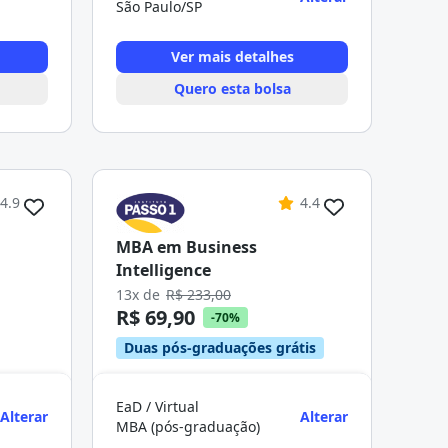
São Paulo/SP
Ver mais detalhes
Quero esta bolsa
4.9
4.4
MBA em Business
Intelligence
13x de
R$ 233,00
R$ 69,90
-70%
Duas pós-graduações grátis
EaD / Virtual
Alterar
Alterar
MBA (pós-graduação)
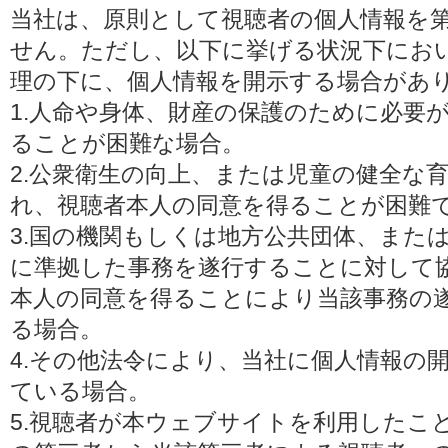
当社は、原則として視聴者の個人情報を
せん。ただし、以下に挙げる状況下にお
理の下に、個人情報を開示する場合があ
1.人命や身体、財産の保護のために必要
ることが困難な場合。
2.公衆衛生の向上、または児童の健全な
れ、視聴者本人の同意を得ることが困難
3.国の機関もしくは地方公共団体、また
に準拠した事務を遂行することに対して
本人の同意を得ることにより当該事務の
る場合。
4.その他法令により、当社に個人情報の
ている場合。
5.視聴者が本ウェブサイトを利用したこ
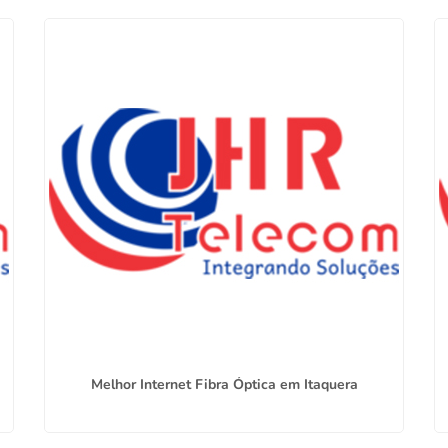
a
Melhor Internet Fibra Óptica em Itaquera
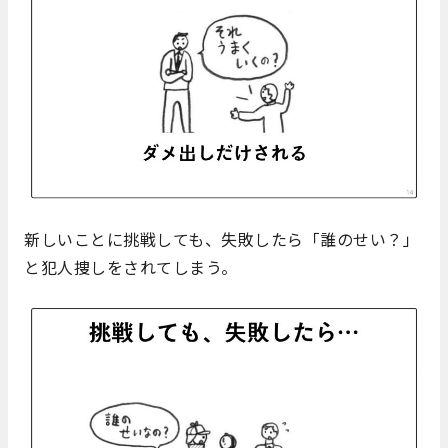
新しいことに挑戦しても、失敗したら「誰のせい？」
と犯人捜しをされてしまう。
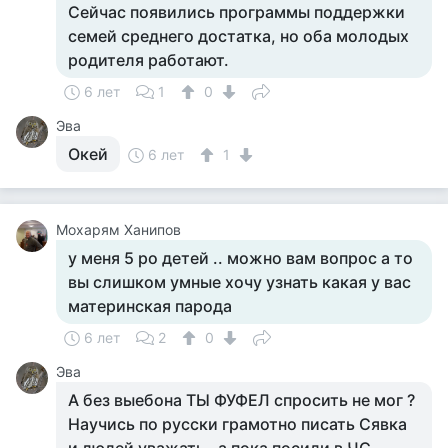
Сейчас появились программы поддержки
семей среднего достатка, но оба молодых
родителя работают.
6 лет
1
0
Эва
Окей
6 лет
1
Мохарям Ханипов
у меня 5 ро детей .. можно вам вопрос а то
вы слишком умные хочу узнать какая у вас
материнская парода
6 лет
2
0
Эва
А без выебона ТЫ ФУФЕЛ спросить не мог ?
Научись по русски грамотно писать Сявка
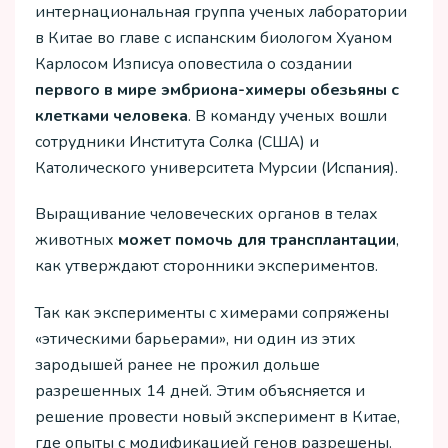
интернациональная группа ученых лаборатории
в Китае во главе с испанским биологом Хуаном
Карлосом Изписуа оповестила о создании
первого в мире эмбриона-химеры обезьяны с
клетками человека
. В команду ученых вошли
сотрудники Института Солка (США) и
Католического университета Мурсии (Испания).
Выращивание человеческих органов в телах
животных
может помочь для трансплантации
,
как утверждают сторонники экспериментов.
Так как эксперименты с химерами сопряжены
«этическими барьерами», ни один из этих
зародышей ранее не прожил дольше
разрешенных 14 дней. Этим объясняется и
решение провести новый эксперимент в Китае,
где опыты с модификацией генов разрешены.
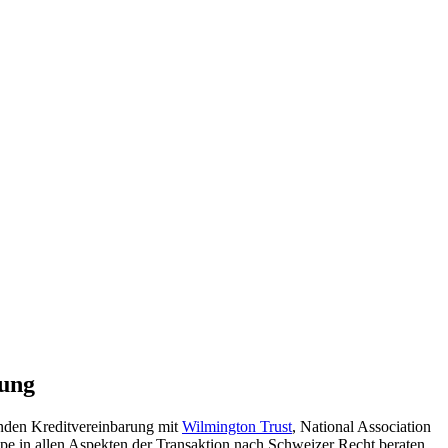
rung
nden Kreditvereinbarung mit
Wilmington Trust
, National Association
e in allen Aspekten der Transaktion nach Schweizer Recht beraten.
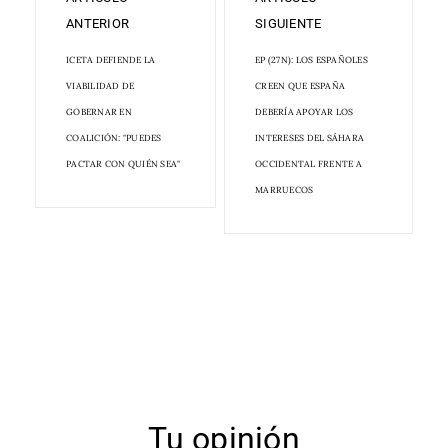
ANTERIOR
SIGUIENTE
ICETA DEFIENDE LA
EP (27N): LOS ESPAÑOLES
VIABILIDAD DE
CREEN QUE ESPAÑA
GOBERNAR EN
DEBERÍA APOYAR LOS
COALICIÓN: "PUEDES
INTERESES DEL SÁHARA
PACTAR CON QUIÉN SEA"
OCCIDENTAL FRENTE A
MARRUECOS
Tu opinión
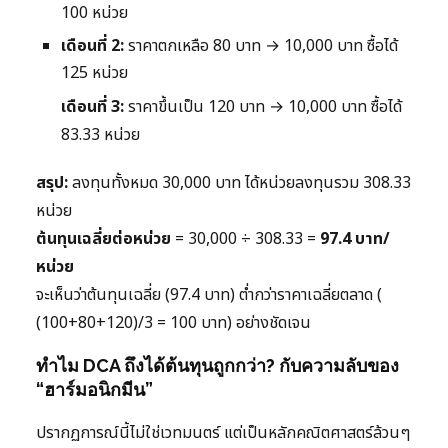
100 หน่วย
เดือนที่ 2:
ราคาตกเหลือ 80 บาท → 10,000 บาท ซื้อได้
125 หน่วย
เดือนที่ 3:
ราคาขึ้นเป็น 120 บาท → 10,000 บาท ซื้อได้
83.33 หน่วย
สรุป:
ลงทุนทั้งหมด 30,000 บาท ได้หน่วยลงทุนรวม 308.33
หน่วย
ต้นทุนเฉลี่ยต่อหน่วย
= 30,000 ÷ 308.33 =
97.4 บาท/
หน่วย
จะเห็นว่าต้นทุนเฉลี่ย (97.4 บาท) ต่ำกว่าราคาเฉลี่ยตลาด (
(100+80+120)/3 = 100 บาท) อย่างชัดเจน
ทำไม DCA ถึงได้ต้นทุนถูกกว่า? กับความลับของ
“ฮาร์มอนิกมีน”
ปรากฏการณ์นี้ไม่ใช่เวทมนตร์ แต่เป็นหลักคณิตศาสตร์ล้วนๆ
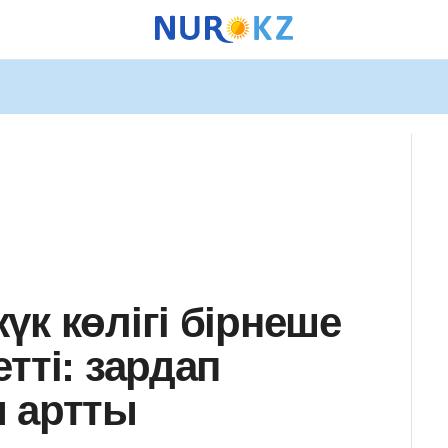
к көлігі бірнеше
тті: зардап
 артты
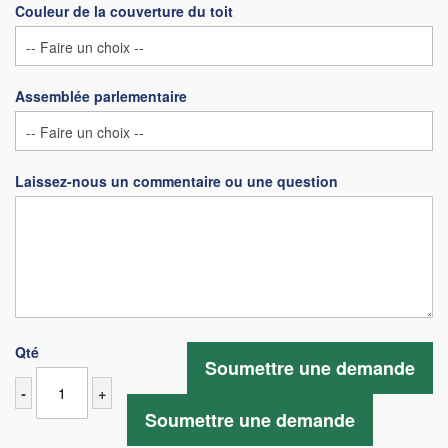
Couleur de la couverture du toit
Assemblée parlementaire
Laissez-nous un commentaire ou une question
Qté
Soumettre une demande
-
+
Soumettre une demande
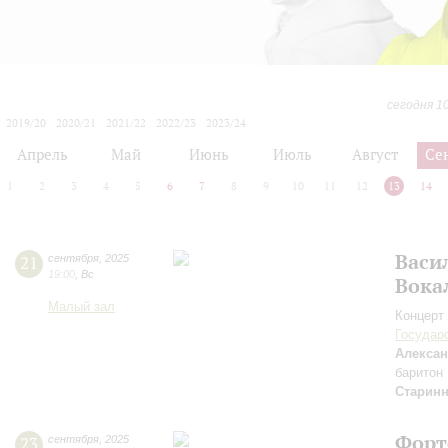
сегодня 1
2019/20
2020/21
2021/22
2022/23
2023/24
2024/25
2025/26
2026/27
Апрель
Май
Июнь
Июль
Август
Се
1
2
3
4
5
6
7
8
9
10
11
12
13
14
Васи
21
сентября
,
2025
19:00
,
Вс
Вока
Малый зал
Концерт 
Государ
Алексан
баритон
Старин
Форт
23
сентября
,
2025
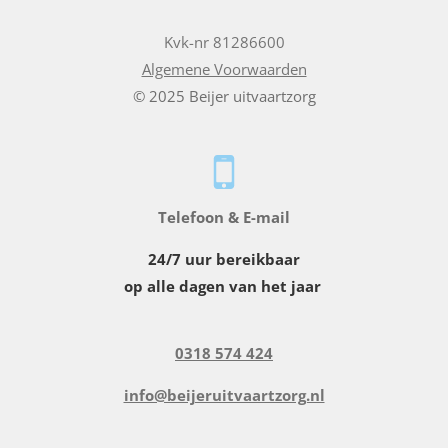
Kvk-nr 81286600
Algemene Voorwaarden
© 2025 Beijer uitvaartzorg
Telefoon & E-mail
24/7 uur bereikbaar
op alle dagen van het jaar
0318 574 424
info@beijeruitvaartzorg.nl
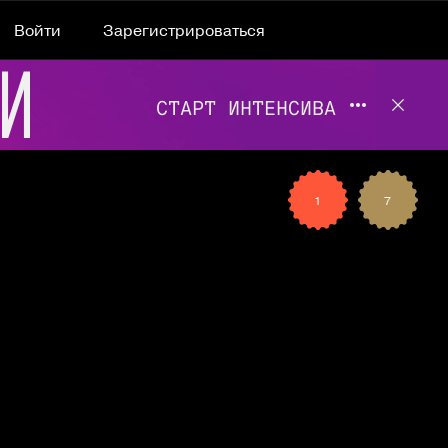
Войти
Зарегистрироваться
Подробнее 
Отклю
1
7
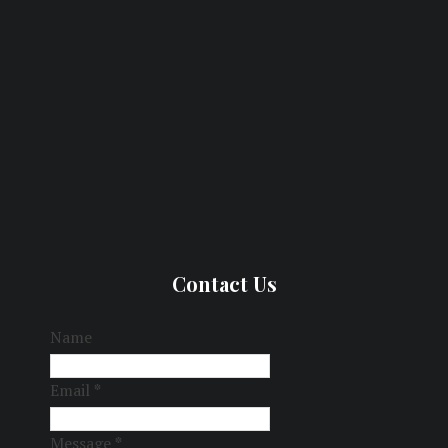
Contact Us
Name
Email
*
Message
*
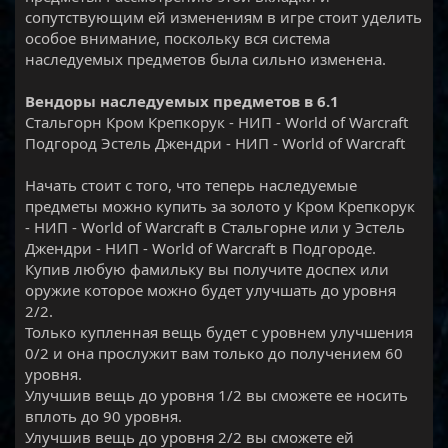
сопутствующим ей изменениям в игре стоит уделить
особое внимание, поскольку вся система
наследуемых предметов была сильно изменена.
Вендоры наследуемых предметов в 6.1
Стальгорн Кром Крепкорук - НИП - World of Warcraft
Подгород Эстель Джендри - НИП - World of Warcraft
Начать стоит с того, что теперь наследуемые
предметы можно купить за золото у Кром Крепкорук
- НИП - World of Warcraft в Стальгорне или у Эстель
Джендри - НИП - World of Warcraft в Подгороде.
Купив любую фамильку вы получите доспех или
оружие которое можно будет улучшать до уровня
2/2.
Только купленная вещь будет с уровнем улучшения
0/2 и она прослужит вам только до получением 60
уровня.
Улучшив вещь до уровня 1/2 вы сможете ее носить
вплоть до 90 уровня.
Улучшив вещь до уровня 2/2 вы сможете ей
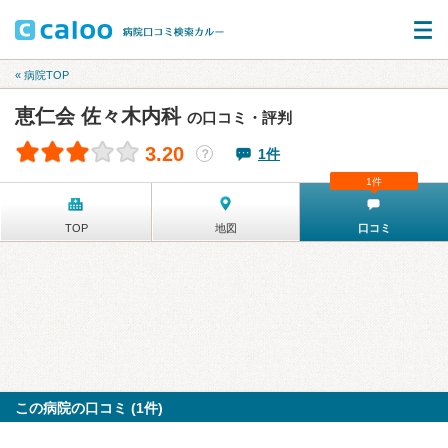
« 病院TOP
恵仁会 佐々木内科
の口コミ・評判
3.20
1件
？
1件
TOP
地図
口コミ
この病院の口コミ (1件)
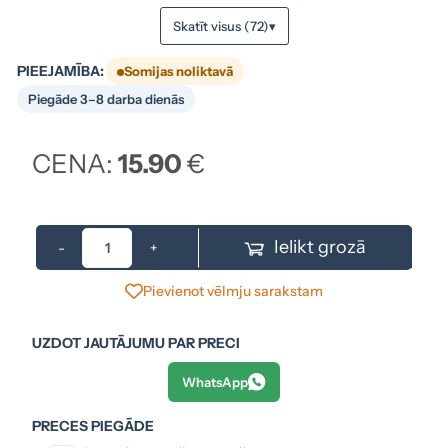
Skatīt visus (72)
▾
PIEEJAMĪBA:
Somijas noliktavā
Piegāde 3–8 darba dienās
CENA:
15.90
€
Ielikt grozā
-
+
Pievienot vēlmju sarakstam
UZDOT JAUTĀJUMU PAR PRECI
WhatsApp
PRECES PIEGĀDE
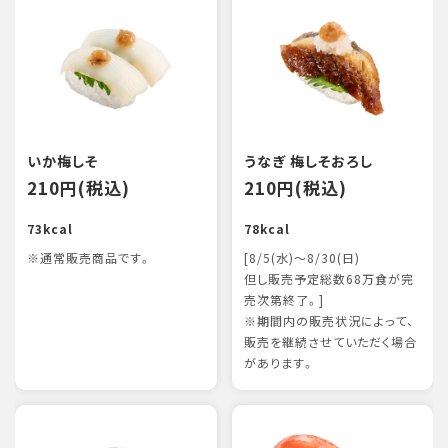
いか梅しそ
うなぎ 梅しそおろし
210円(税込)
210円(税込)
73kcal
78kcal
※通常販売商品です。
[8/5(水)～8/30(日)
但し販売予定総数68万食が完
売次第終了。]
※期間内の販売状況によって、
販売を継続させていただく場合
があります。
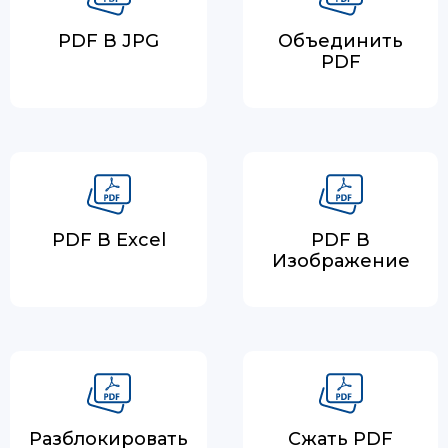
PDF В JPG
Объединить
PDF
PDF В Excel
PDF В
Изображение
Разблокировать
Сжать PDF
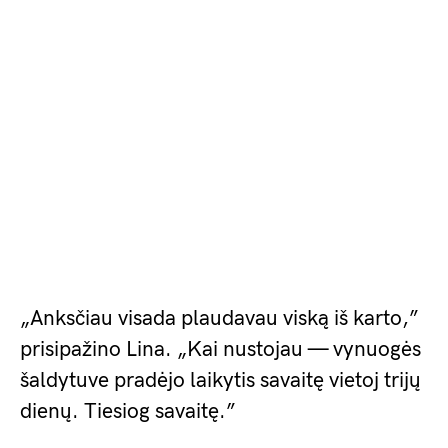
„Anksčiau visada plaudavau viską iš karto,”
prisipažino Lina. „Kai nustojau — vynuogės
šaldytuve pradėjo laikytis savaitę vietoj trijų
dienų. Tiesiog savaitę.”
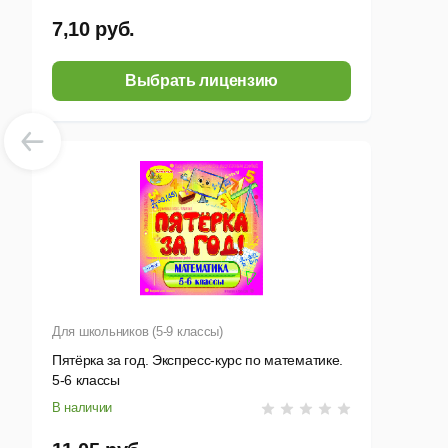
7,10 руб.
Выбрать лицензию
Для школьников (5-9 классы)
Пятёрка за год. Экспресс-курс по математике.
5-6 классы
В наличии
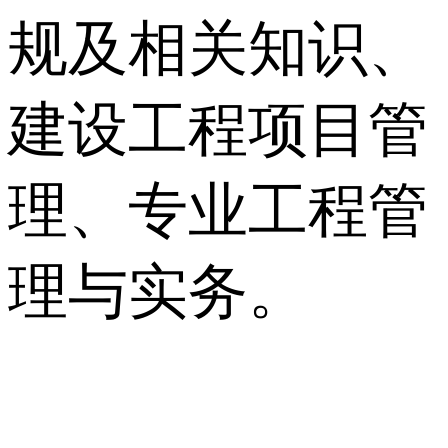
规及相关知识、
建设工程项目管
理、专业工程管
理与实务。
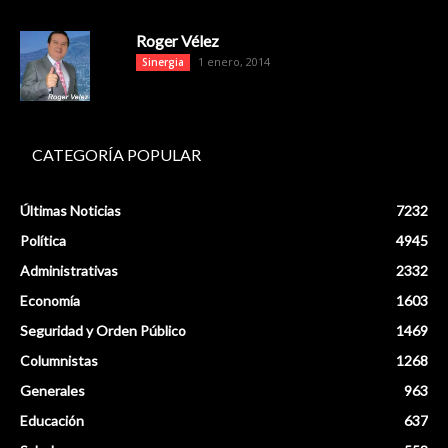
Roger Vélez
1 enero, 2014
Sinergia
CATEGORÍA POPULAR
Últimas Noticias
7232
Política
4945
Administrativas
2332
Economía
1603
Seguridad y Orden Público
1469
Columnistas
1268
Generales
963
Educación
637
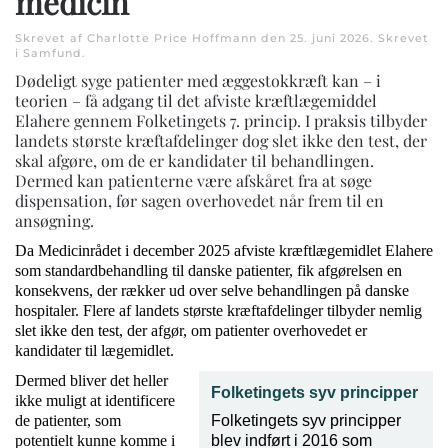
medicin
Skrevet af Charlotte Price Hoffmann den
25. juni 2026
. Skrevet
i
Samfund
.
Dødeligt syge patienter med æggestokkræft kan – i
teorien – få adgang til det afviste kræftlægemiddel
Elahere gennem Folketingets 7. princip. I praksis tilbyder
landets største kræftafdelinger dog slet ikke den test, der
skal afgøre, om de er kandidater til behandlingen.
Dermed kan patienterne være afskåret fra at søge
dispensation, før sagen overhovedet når frem til en
ansøgning.
Da Medicinrådet i december 2025 afviste kræftlægemidlet Elahere
som standardbehandling til danske patienter, fik afgørelsen en
konsekvens, der rækker ud over selve behandlingen på danske
hospitaler. Flere af landets største kræftafdelinger tilbyder nemlig
slet ikke den test, der afgør, om patienter overhovedet er
kandidater til lægemidlet.
Dermed bliver det heller
Folketingets syv principper
ikke muligt at identificere
de patienter, som
Folketingets syv principper
potentielt kunne komme i
blev indført i 2016 som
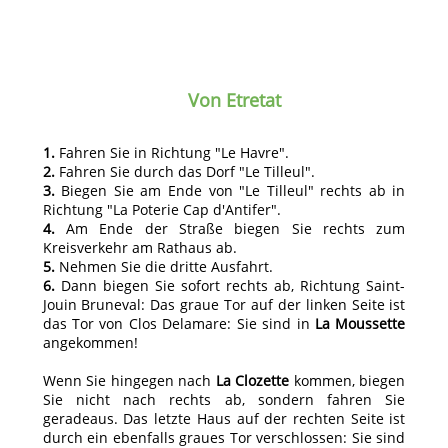
Von Etretat
1.
Fahren Sie in Richtung "Le Havre".
2.
Fahren Sie durch das Dorf "Le Tilleul".
3.
Biegen Sie am Ende von "Le Tilleul" rechts ab in
Richtung "La Poterie Cap d'Antifer".
4.
Am Ende der Straße biegen Sie rechts zum
Kreisverkehr am Rathaus ab.
5.
Nehmen Sie die dritte Ausfahrt.
6.
Dann biegen Sie sofort rechts ab, Richtung Saint-
Jouin Bruneval: Das graue Tor auf der linken Seite ist
das Tor von Clos Delamare: Sie sind in
La Moussette
angekommen!
Wenn Sie hingegen nach
La Clozette
kommen, biegen
Sie nicht nach rechts ab, sondern fahren Sie
geradeaus. Das letzte Haus auf der rechten Seite ist
durch ein ebenfalls graues Tor verschlossen: Sie sind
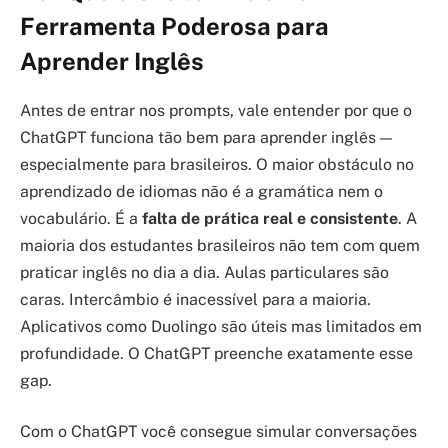
Ferramenta Poderosa para
Aprender Inglês
Antes de entrar nos prompts, vale entender por que o
ChatGPT funciona tão bem para aprender inglês —
especialmente para brasileiros. O maior obstáculo no
aprendizado de idiomas não é a gramática nem o
vocabulário. É a
falta de prática real e consistente
. A
maioria dos estudantes brasileiros não tem com quem
praticar inglês no dia a dia. Aulas particulares são
caras. Intercâmbio é inacessível para a maioria.
Aplicativos como Duolingo são úteis mas limitados em
profundidade. O ChatGPT preenche exatamente esse
gap.
Com o ChatGPT você consegue simular conversações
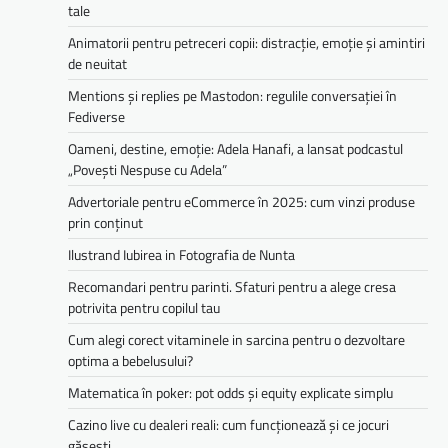
tale
Animatorii pentru petreceri copii: distracție, emoție și amintiri
de neuitat
Mentions și replies pe Mastodon: regulile conversației în
Fediverse
Oameni, destine, emoție: Adela Hanafi, a lansat podcastul
„Povești Nespuse cu Adela”
Advertoriale pentru eCommerce în 2025: cum vinzi produse
prin conținut
Ilustrand Iubirea in Fotografia de Nunta
Recomandari pentru parinti. Sfaturi pentru a alege cresa
potrivita pentru copilul tau
Cum alegi corect vitaminele in sarcina pentru o dezvoltare
optima a bebelusului?
Matematica în poker: pot odds și equity explicate simplu
Cazino live cu dealeri reali: cum funcționează și ce jocuri
găsești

+ + + + + + +

▶ [What to do]:
Sift the material for lines that include the word "afviste", and copy each one.

▶ [Solution for this problem]:
teorien – få adgang til det afviste kræftlægemiddel
Da Medicinrådet i december 2025 afviste kræftlægemidlet Elahere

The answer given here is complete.